Cela n’a pas de sens, car personne ne pense un seul instant que tous les musulmans sont des terroristes ou que toutes les personnes issues de l’immigration sont dangereuses.
Mme Éliane Assassi. Vous voulez dire qu’il y en a !
M. Jean Louis Masson. En revanche, il faut avoir le courage de dire que les récents attentats terroristes ont été absolument tous commis par des musulmans extrémistes,…
Mme Éliane Assassi. Voilà !
M. Jean Louis Masson. … lesquels étaient quasiment tous issus de l’immigration. (Exclamations sur les travées du groupe CRC.)
Mme Éliane Assassi. Ça y est : il l’a dit !
M. Jean Louis Masson. Il faut aussi cesser de travestir la vérité en prétendant que ces actes terroristes ne seraient le fait que de quelques illuminés. En effet, partout dans le monde, des pays sont mis à feu et à sang au nom de l’extrémisme musulman. Ce ne sont donc pas des cas isolés, comme le prouvent aussi bien les attentats du 11 septembre aux États-Unis, que ce qui se passe aujourd’hui au Mali, en République centrafricaine, au Tchad, au Cameroun et dans de nombreux autres pays.
En France aussi, rappelez-vous les attentats contre Charlie Hebdo : au cours de la semaine qui a suivi, des milliers, voire des dizaines de milliers de collégiens ou de lycéens issus des quartiers ont refusé de respecter la minute de silence et se sont ostensiblement réjouis de cet attentat. (Protestations sur les travées du groupe CRC.)
Un sénateur de l’UDI-UC. Cela n’a rien à voir !
M. Jean Louis Masson. C’est bien la preuve qu’il s’agit d’un problème beaucoup plus profond que de simples actes isolés.
De plus, outre le terrorisme stricto sensu, il faut également citer la criminalité de ceux qui rejettent les valeurs de notre société. Nos voisins allemands s’en sont rendu compte avec les agressions du Nouvel An à Cologne et dans d’autres villes allemandes ; plus de 600 femmes ont porté plainte pour attouchements sexuels ou pour viol. Cependant, en Allemagne, les autorités ont au moins fini par reconnaître la réalité en indiquant que les bandes d’agresseurs étaient « des personnes de type nord-africain ou arabe ».
Mme Nicole Bricq. Et l’attentat du cinéma Saint-Michel ?
M. Jean Louis Masson. Un tel constat serait impensable en France, où les tenants de la pensée unique et de la langue de bois…

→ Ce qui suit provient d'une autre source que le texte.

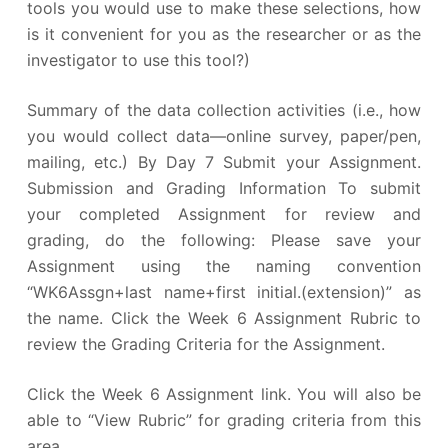
tools you would use to make these selections, how
is it convenient for you as the researcher or as the
investigator to use this tool?)
Summary of the data collection activities (i.e., how
you would collect data—online survey, paper/pen,
mailing, etc.) By Day 7 Submit your Assignment.
Submission and Grading Information To submit
your completed Assignment for review and
grading, do the following: Please save your
Assignment using the naming convention
“WK6Assgn+last name+first initial.(extension)” as
the name. Click the Week 6 Assignment Rubric to
review the Grading Criteria for the Assignment.
Click the Week 6 Assignment link. You will also be
able to “View Rubric” for grading criteria from this
area.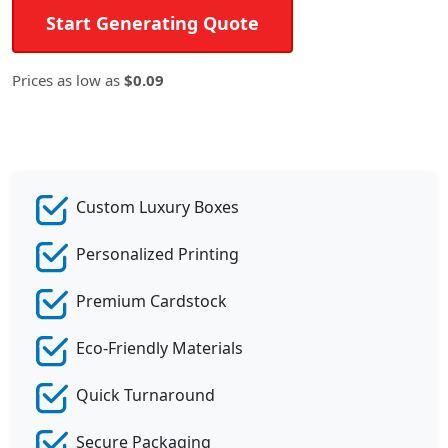
Start Generating Quote
Prices as low as
$0.09
Custom Luxury Boxes
Personalized Printing
Premium Cardstock
Eco-Friendly Materials
Quick Turnaround
Secure Packaging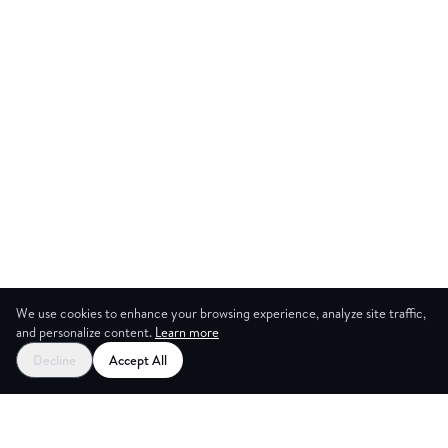
We use cookies to enhance your browsing experience, analyze site traffic,
and personalize content.
Learn more
Decline
Accept All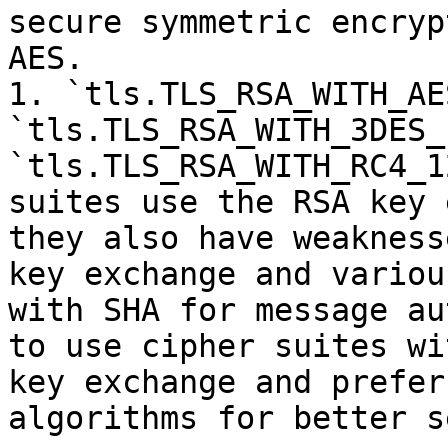
secure symmetric encryp
AES.

1. `tls.TLS_RSA_WITH_AE
`tls.TLS_RSA_WITH_3DES_
`tls.TLS_RSA_WITH_RC4_1
suites use the RSA key 
they also have weakness
key exchange and variou
with SHA for message au
to use cipher suites wi
key exchange and prefer
algorithms for better s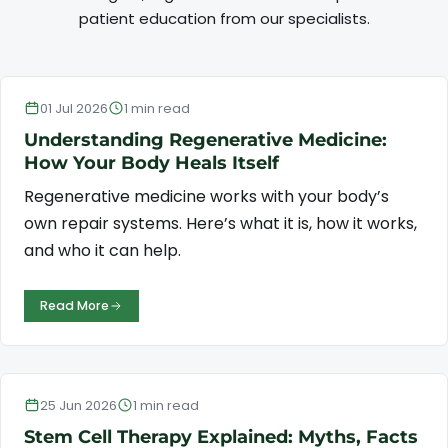
patient education from our specialists.
Regenerative Medicine
01 Jul 2026
1 min read
Understanding Regenerative Medicine:
How Your Body Heals Itself
Regenerative medicine works with your body’s
own repair systems. Here’s what it is, how it works,
and who it can help.
Read More
Stem Cell Therapy
25 Jun 2026
1 min read
Stem Cell Therapy Explained: Myths, Facts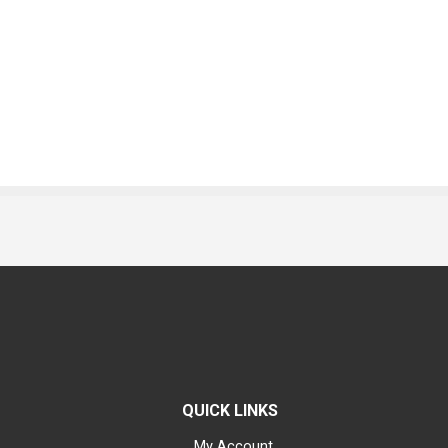
QUICK LINKS
My Account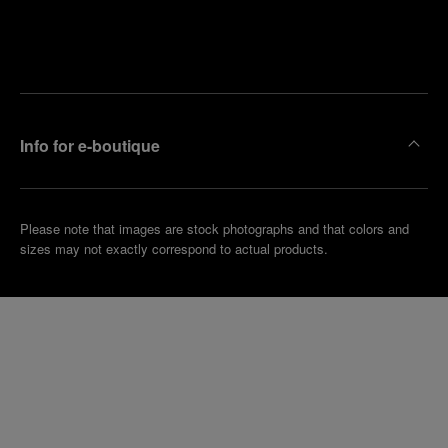
Find
Make an
your
pointment
nearest
boutique
Info for e-boutique
Please note that images are stock photographs and that colors and
sizes may not exactly correspond to actual products.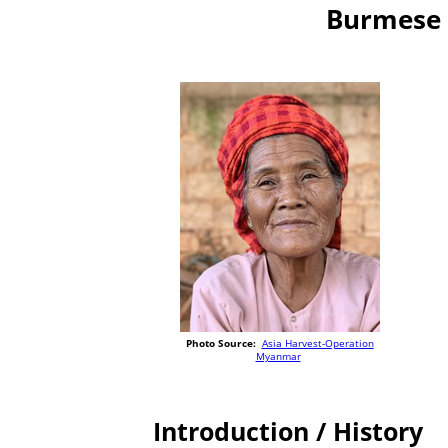
Burmese 
Photo Source:
Asia Harvest-Operation
Myanmar
Introduction / History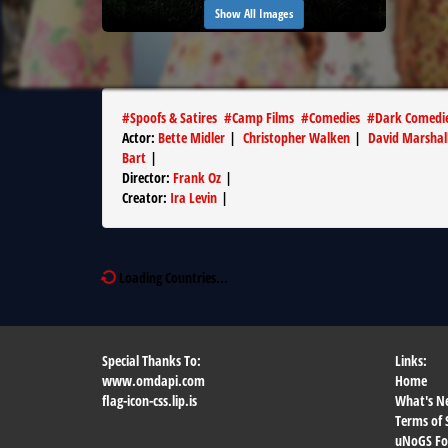
Show All Images
#
Spoofs & Satires
#
Camp Films
#
Comedies
#
Dark Comedi
Actor
:
Bette Midler
|
Christopher Walken
|
David Marshal
Bart
|
Director
:
Frank Oz
|
Creator
:
Ira Levin
|
Loading Countries...
Special Thanks To:
Links:
www.omdapi.com
Home
flag-icon-css.lip.is
What's N
Terms of 
uNoGS F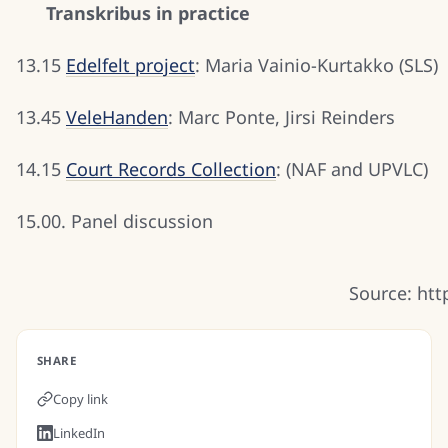
Transkribus in practice
13.15
Edelfelt project
: Maria Vainio-Kurtakko (SLS)
13.45
VeleHanden
: Marc Ponte, Jirsi Reinders
14.15
Court Records Collection
: (NAF and UPVLC)
15.00. Panel discussion
Source: htt
SHARE
Copy link
LinkedIn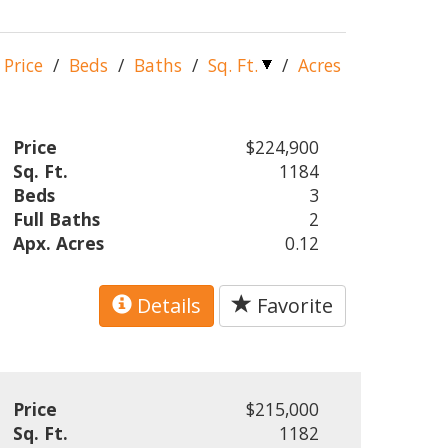
Price
/
Beds
/
Baths
/
Sq. Ft.
/
Acres
Price
$224,900
Sq. Ft.
1184
Beds
3
Full Baths
2
Apx. Acres
0.12
Details
Favorite
Price
$215,000
Sq. Ft.
1182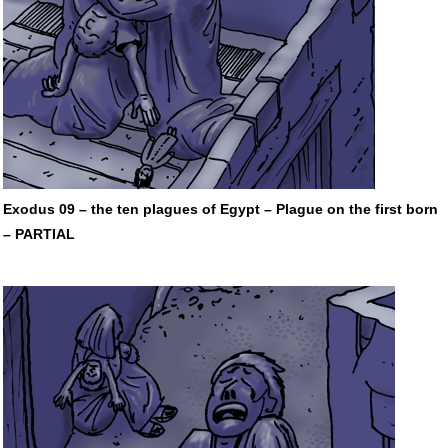
Exodus 09 – the ten plagues of Egypt – Plague on the first born
–
PARTIAL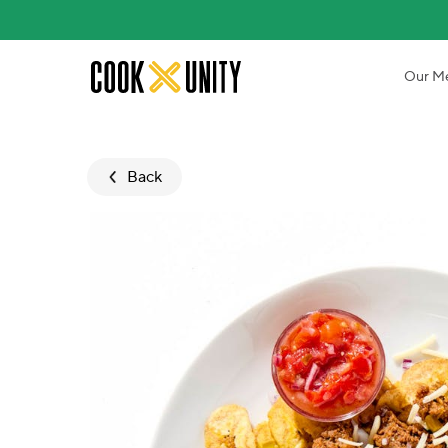
Skip to main content
Our M
Back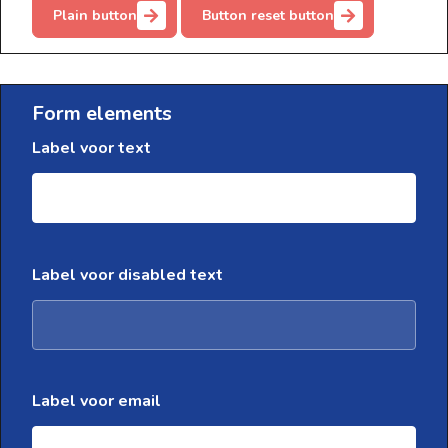
Plain button
Button reset button
Form elements
Label voor text
Label voor disabled text
Label voor email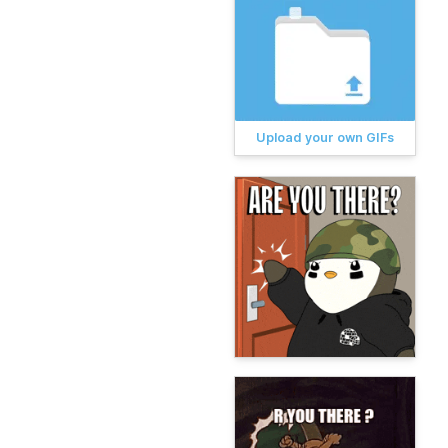
Upload your own GIFs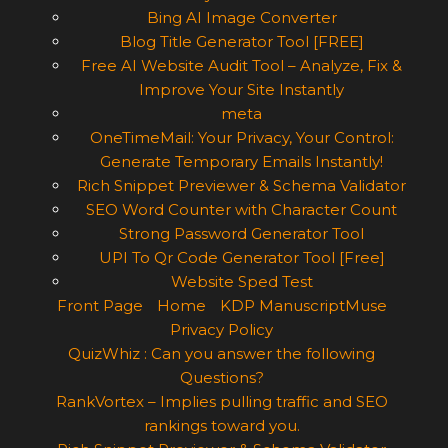
Bing AI Image Converter
Blog Title Generator Tool [FREE]
Free AI Website Audit Tool – Analyze, Fix &
Improve Your Site Instantly
meta
OneTimeMail: Your Privacy, Your Control:
Generate Temporary Emails Instantly!
Rich Snippet Previewer & Schema Validator
SEO Word Counter with Character Count
Strong Password Generator Tool
UPI To Qr Code Generator Tool [Free]
Website Sped Test
Front Page
Home
KDP ManuscriptMuse
Privacy Policy
QuizWhiz : Can you answer the following
Questions?
RankVortex – Implies pulling traffic and SEO
rankings toward you.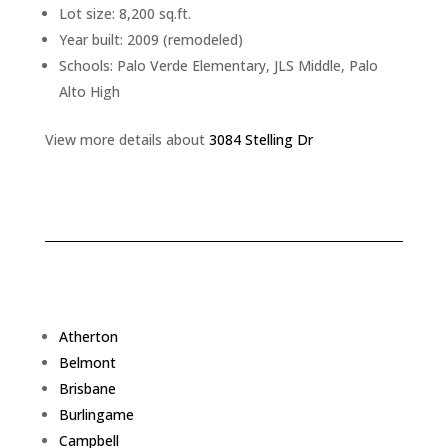
Lot size: 8,200 sq.ft.
Year built: 2009 (remodeled)
Schools: Palo Verde Elementary, JLS Middle, Palo
Alto High
View more details about
3084 Stelling Dr
Atherton
Belmont
Brisbane
Burlingame
Campbell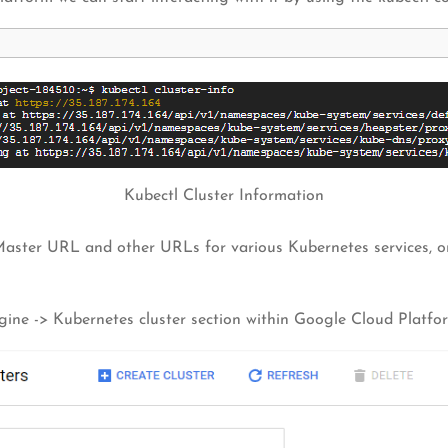
Kubectl Cluster Information
 Master URL and other URLs for various Kubernetes services, 
ngine -> Kubernetes cluster section within Google Cloud Platfo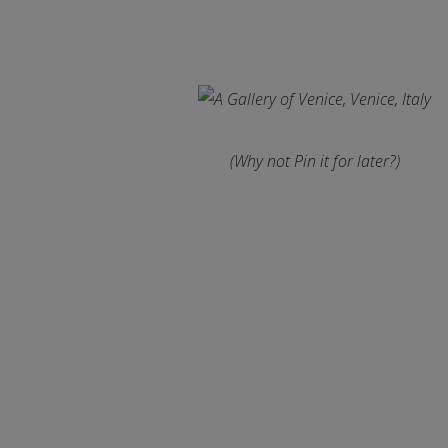
(Why not Pin it for later?)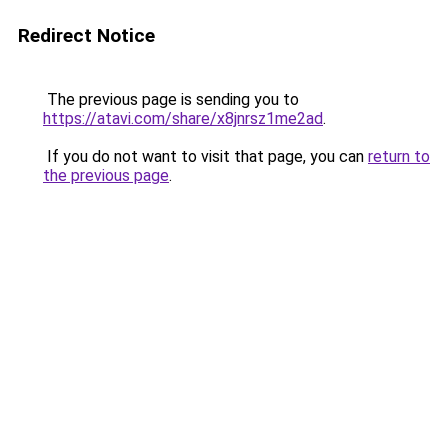
Redirect Notice
The previous page is sending you to
https://atavi.com/share/x8jnrsz1me2ad
.
If you do not want to visit that page, you can
return to
the previous page
.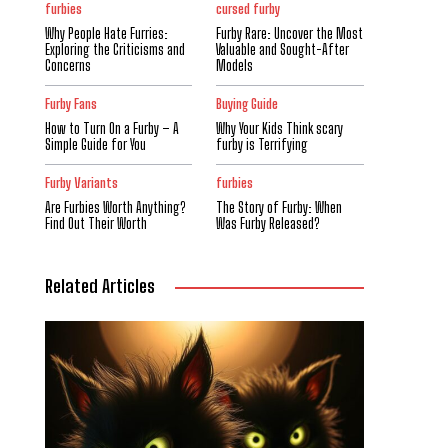
furbies
cursed furby
Why People Hate Furries:
Furby Rare: Uncover the Most
Exploring the Criticisms and
Valuable and Sought-After
Concerns
Models
Furby Fans
Buying Guide
How to Turn On a Furby – A
Why Your Kids Think scary
Simple Guide for You
furby is Terrifying
Furby Variants
furbies
Are Furbies Worth Anything?
The Story of Furby: When
Find Out Their Worth
Was Furby Released?
Related Articles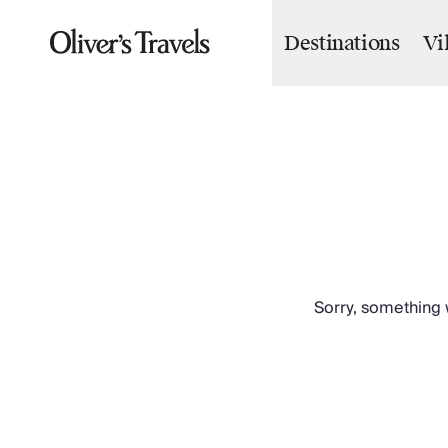
Destinations
Vi
Destinations
France
Britain & Ireland
Italy
Spain
Greece
Portugal
Croatia
Caribbean
USA
Morocco
Sorry, something w
Montenegro
Turkey
Malta & Gozo
Ski
City Homes & Apartments
Finnish Lapland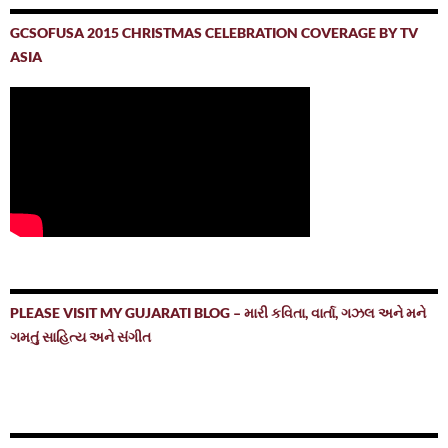
GCSOFUSA 2015 CHRISTMAS CELEBRATION COVERAGE BY TV
ASIA
PLEASE VISIT MY GUJARATI BLOG – મારી કવિતા, વાર્તા, ગઝલ અને મને
ગમતું સાહિત્ય અને સંગીત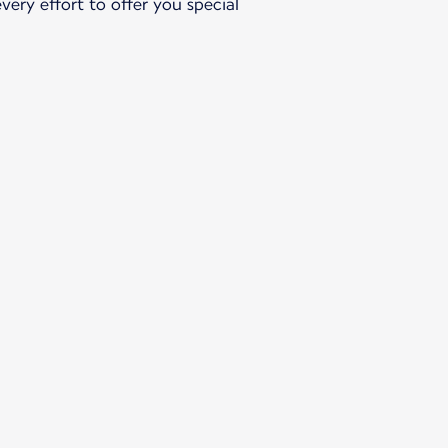
ery effort to offer you special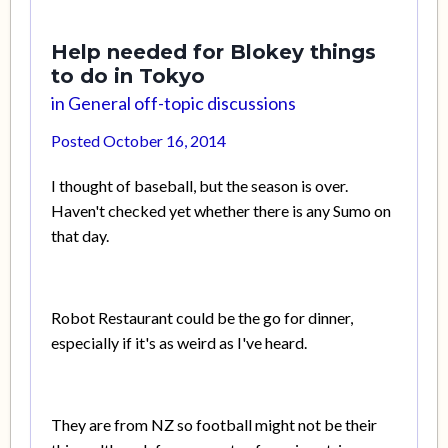
Help needed for Blokey things
to do in Tokyo
in
General off-topic discussions
Posted
October 16, 2014
I thought of baseball, but the season is over.
Haven't checked yet whether there is any Sumo on
that day.
Robot Restaurant could be the go for dinner,
especially if it's as weird as I've heard.
They are from NZ so football might not be their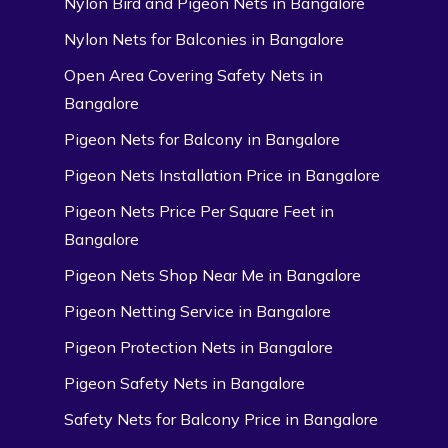
Nylon Bird and Pigeon Nets in Bangalore
Nylon Nets for Balconies in Bangalore
Open Area Covering Safety Nets in
Bangalore
Pigeon Nets for Balcony in Bangalore
Pigeon Nets Installation Price in Bangalore
Pigeon Nets Price Per Square Feet in
Bangalore
Pigeon Nets Shop Near Me in Bangalore
Pigeon Netting Service in Bangalore
Pigeon Protection Nets in Bangalore
Pigeon Safety Nets in Bangalore
Safety Nets for Balcony Price in Bangalore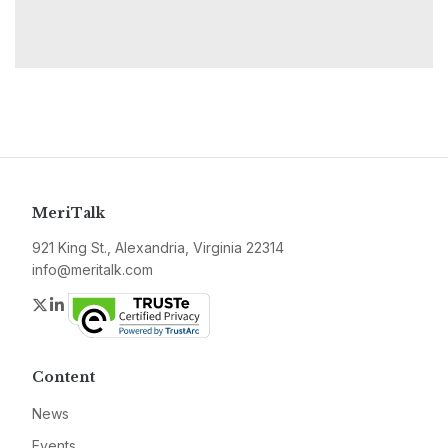
MeriTalk
921 King St., Alexandria, Virginia 22314
info@meritalk.com
Twitter
LinkedIn
Content
News
Events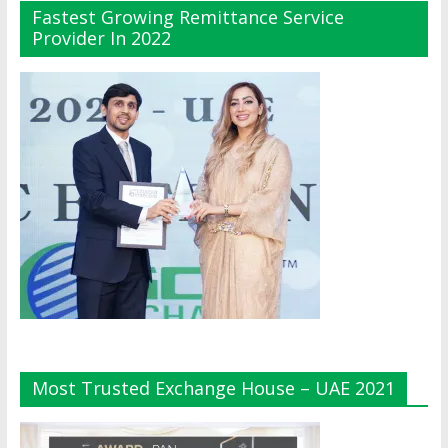
Fastest Growing Remittance Service
Provider In 2022
Most Trusted Exchange House – UAE 2021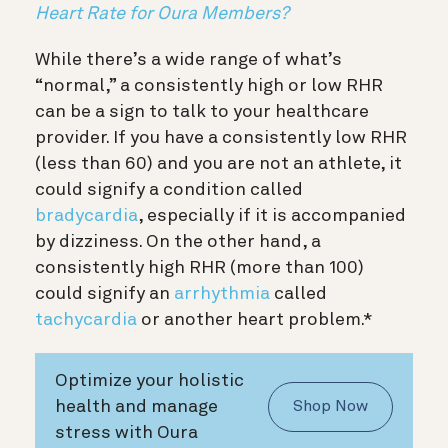
Heart Rate for Oura Members?
While there’s a wide range of what’s
“normal,” a consistently high or low RHR
can be a sign to talk to your healthcare
provider. If you have a consistently low RHR
(less than 60) and you are not an athlete, it
could signify a condition called
bradycardia
, especially if it is accompanied
by dizziness. On the other hand, a
consistently high RHR (more than 100)
could signify an
arrhythmia
called
tachycardia
or another heart problem.*
Optimize your holistic
health and manage
Shop Now
stress with Oura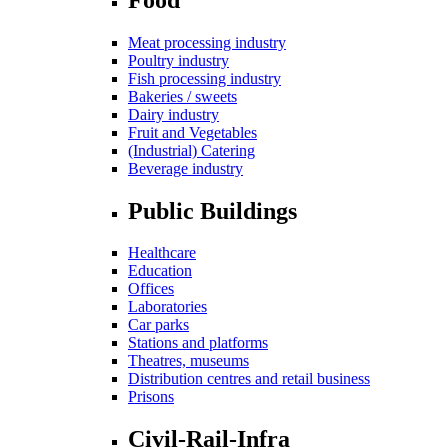
Meat processing industry
Poultry industry
Fish processing industry
Bakeries / sweets
Dairy industry
Fruit and Vegetables
(Industrial) Catering
Beverage industry
Public Buildings
Healthcare
Education
Offices
Laboratories
Car parks
Stations and platforms
Theatres, museums
Distribution centres and retail business
Prisons
Civil-Rail-Infra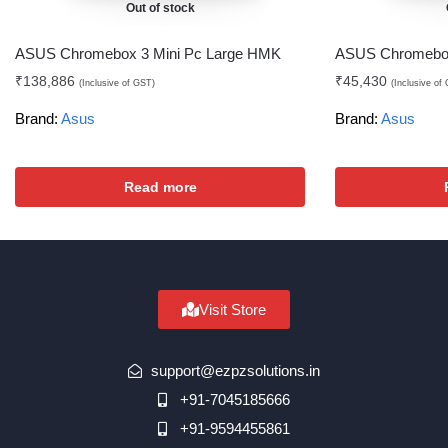
Out of stock
ASUS Chromebox 3 Mini Pc Large HMK
ASUS Chromebox
₹
138,886
₹
45,430
(Inclusive of GST)
(Inclusive of
Brand:
Asus
Brand:
Asus
Read more
Visit Store
support@ezpzsolutions.in
+91-7045185666
+91-9594455861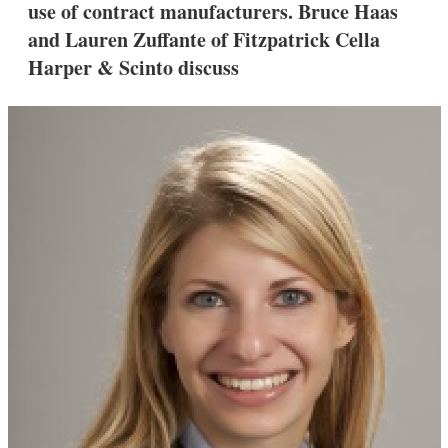
use of contract manufacturers. Bruce Haas
s
h
and Lauren Zuffante of Fitzpatrick Cella
a
Harper & Scinto discuss
r
i
n
g
o
p
t
i
o
n
s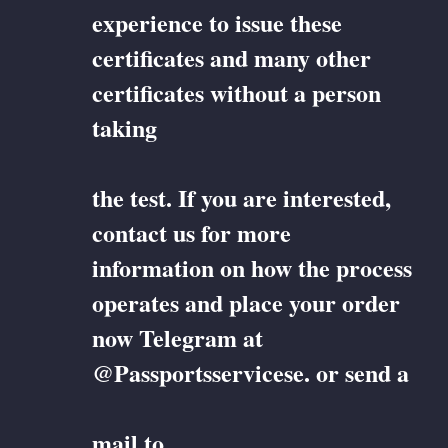
experience to issue these
certificates and many other
certificates without a person
taking
the test. If you are interested,
contact us for more
information on how the process
operates and place your order
now Telegram at
@Passportsservicese. or send a
mail to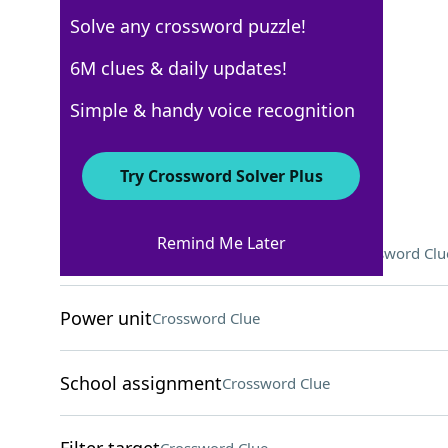
Solve any crossword puzzle!
Los Angeles Times
6M clues & daily updates!
Crossword Answers
Simple & handy voice recognition
February 20, 2026 Crossword Clues
Try Crossword Solver Plus
ACROSS
Remind Me Later
"Catastrophe" writer/star Delaney
Crossword Clu
Power unit
Crossword Clue
School assignment
Crossword Clue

M. Alain Néri. C’en est un bel exemple !
M. Jean Louis Masson. … refusent qu’on dise la vérité.
La proposition de loi qui nous est soumise n’est certes pas négative dans sa finalité, mais elle est insignifiante par rapport à l’ampleur du problème. C’est tout l’avenir de la France qui est en jeu, et cela suppose une vision d’ensemble, avec notamment une action plus dissuasive face aux dérives de l’immigration et du communautarisme.
Mme Éliane Assassi. Chassez le naturel, il revient au galop !
M. Jean Louis Masson. Cela suppose une expulsion systématique des étrangers en situation irrégulière ou des faux demandeurs d’asile. Cela suppose aussi que l’on expulse ceux des étrangers qui rejettent nos valeurs ou qui abusent de notre hospitalité en multipliant les crimes ou les délits. (C’est terminé ! sur les travées du groupe CRC.)
Mme la présidente. Il faut conclure, mon cher collègue !
M. Jean Louis Masson. En conclusion, il est clair que, si nous voulons vraiment lutter contre le terrorisme, il faut prendre le mal à la racine. Il faut réagir de manière très ferme contre les dérives communautaristes, qui sont le terreau de la radicalisation. (Protestations sur les travées du groupe Les Républicains.)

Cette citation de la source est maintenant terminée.